Ask HN: Guide for securing home network with smart devices? - jxf
My parents have recently moved into an apartment in NYC with a number of smart devices that came with the apartment: thermostats, light bulbs, et cetera.<p>Given the tenuous security of IoT devices, are there guides or resources that you&#x27;d recommend for securing and configuring one&#x27;s home WiFi so that this doesn&#x27;t become a Mirai-botnet-style problem?
======
dsacco
This is a good question.

I suggest you begin with the network itself, and look at the different fault
points that exist or could be easily introduced. There are three basic
components - the IoT smart devices, the computer(s) used to browse the
internet and the networking equipment (specifically the gateway/router, but
also separate access points and switches if you happen to have those).

Let's first outline reasonable security goals:

1) reduce the likelihood of one IoT device compromise leading to compromise in
any other single IoT device,

2) reduce the likelihood of one IoT device compromise leading to compromise in
your network itself (gateway/router)

3) reduce the likelihood of one IoT device compromise leading to compromise in
your computer(1)

Now we can proceed:

1) Set up a separate VLAN for IoT devices so that they cannot interact with
the other fault points on your network (your computers).

2) Assign a statically mapped subnet address to each device.

3) Set a firewall policy so that no device can see any other device on the
network by default.

4) Set a firewall policy that drops all traffic on this network by default.

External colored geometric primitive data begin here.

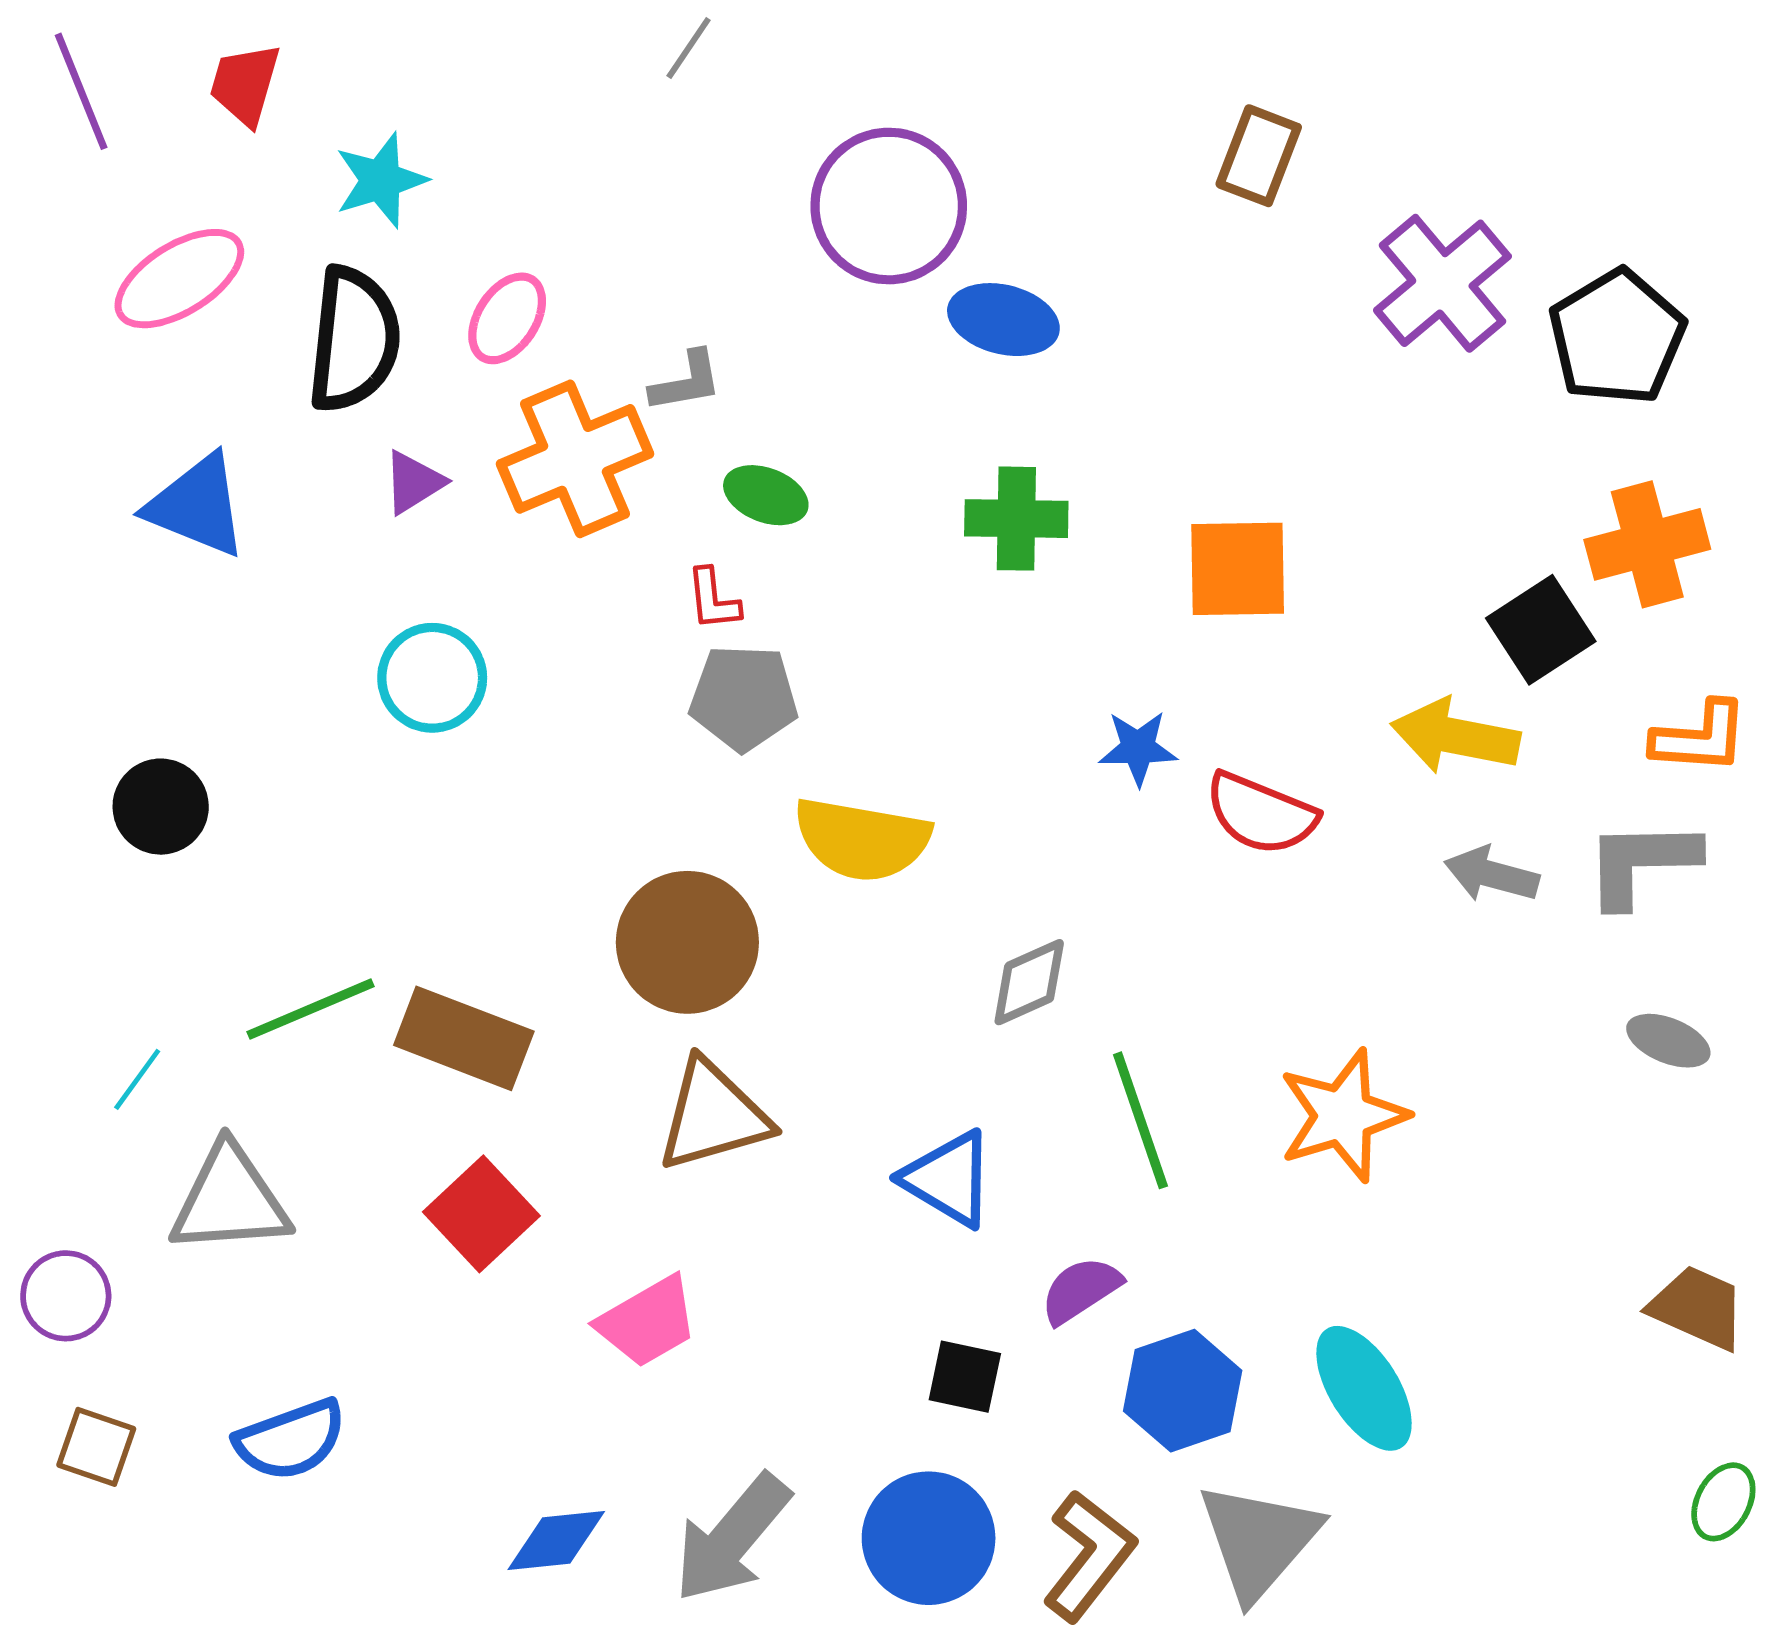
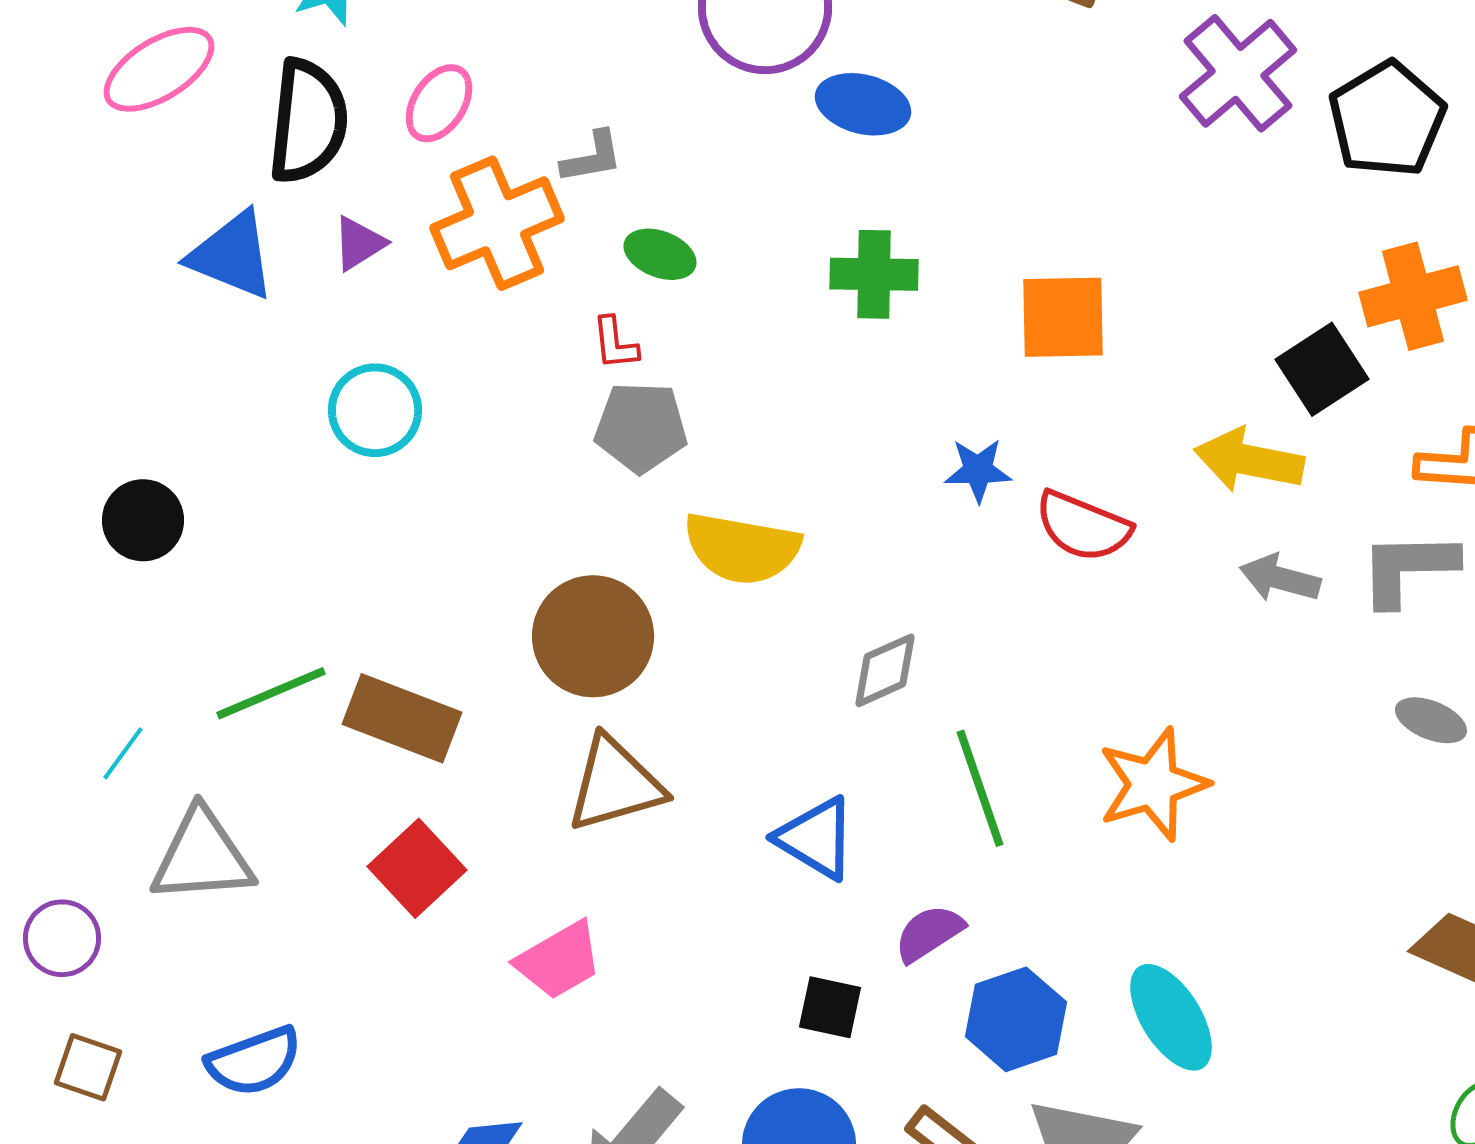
blue triangle: (197, 506) -> (232, 255), moved

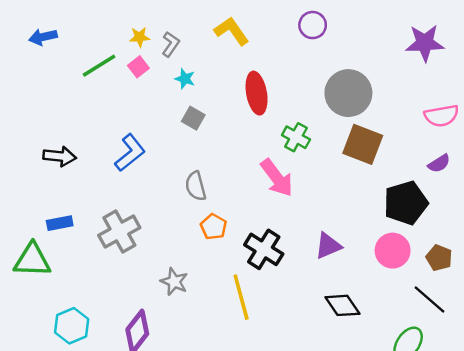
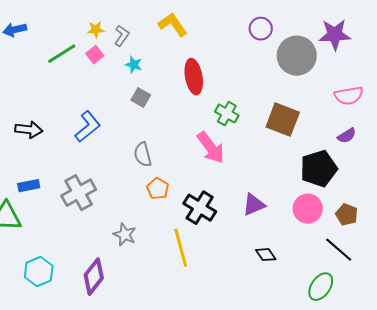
purple circle: (313, 25) -> (261, 29), moved
gray circle: (348, 93) -> (297, 56), moved
black diamond: (342, 305) -> (266, 255), size x0.7

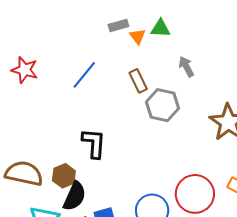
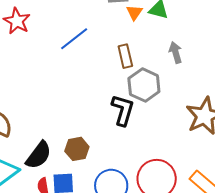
black L-shape: (94, 143) -> (123, 110), moved
brown hexagon: (64, 176) -> (77, 149), moved

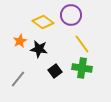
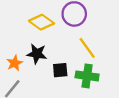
orange star: (20, 41) -> (15, 63), moved
black square: (55, 71) -> (60, 70), moved, turned 32

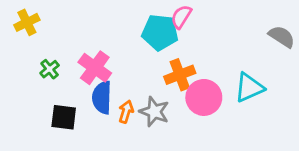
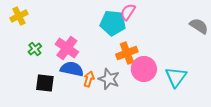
cyan triangle: (249, 88) -> (176, 77), moved, turned -30
blue semicircle: (102, 97) -> (72, 69), turned 100

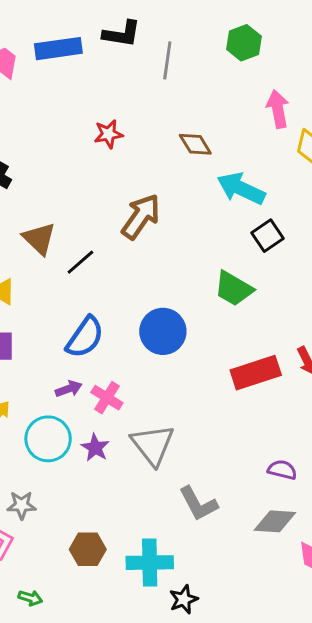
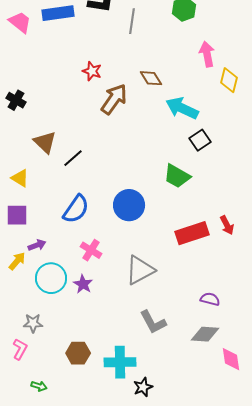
red star: (108, 134) -> (92, 71), turned 30
brown arrow: (141, 216) -> (114, 99), moved
purple arrow: (69, 389) -> (37, 245), moved
gray triangle: (153, 445) -> (140, 270), moved, turned 40

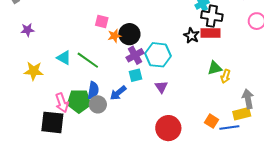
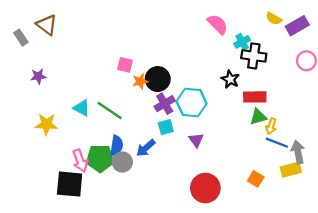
red rectangle: (210, 33) -> (255, 97), moved
blue line: (229, 127) -> (277, 143), moved, turned 30

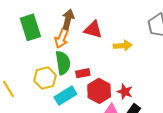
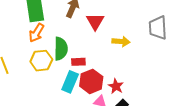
red triangle: (93, 30) -> (95, 21), turned 36
orange arrow: (62, 38) -> (36, 33), moved
cyan rectangle: (65, 96) -> (70, 82), moved, turned -45

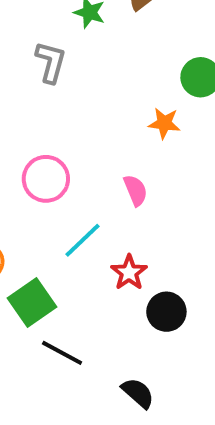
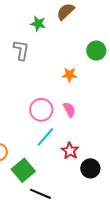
orange star: (164, 123) -> (69, 75), moved
pink circle: (46, 179) -> (41, 110), moved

5) Now we'll sort the devices by required privilege. For devices like the
Amazon Echo, Google Home, Control4, URC, etc that need to control many other
devices, allow traffic from their IPs to proceed to the devices they need to
control.

6) If you can figure out exactly which ports the devices use to send and
receive requests, further lock them down.

7) Set a firewall policy that drops all outbound traffic from the IoT VLAN by
default. For each device, set a specific policy that allows traffic for it to
pass through _only_ to specific hosts (i.e. Hue lights to Hue hosts). Nest
cameras don't need to send traffic anywhere but Google's servers, for example.

8) Remove password-based SSH authentication into your router and set a
firewall policy that only allows SSH login from a specific IP address that you
control (such as a $5/month VPS).

9) So that you don't shoot yourself in the foot with 8), set up daily backups
of the router in case you lock yourself out of it and need to restore
settings.

10) Set up your router so that it can only be locally managed from a specific
subnet IP, which will be your main computer.

This is a reasonable start. All the other advice about how to secure your main
computer still applies, because (as ever), that is a huge failure point.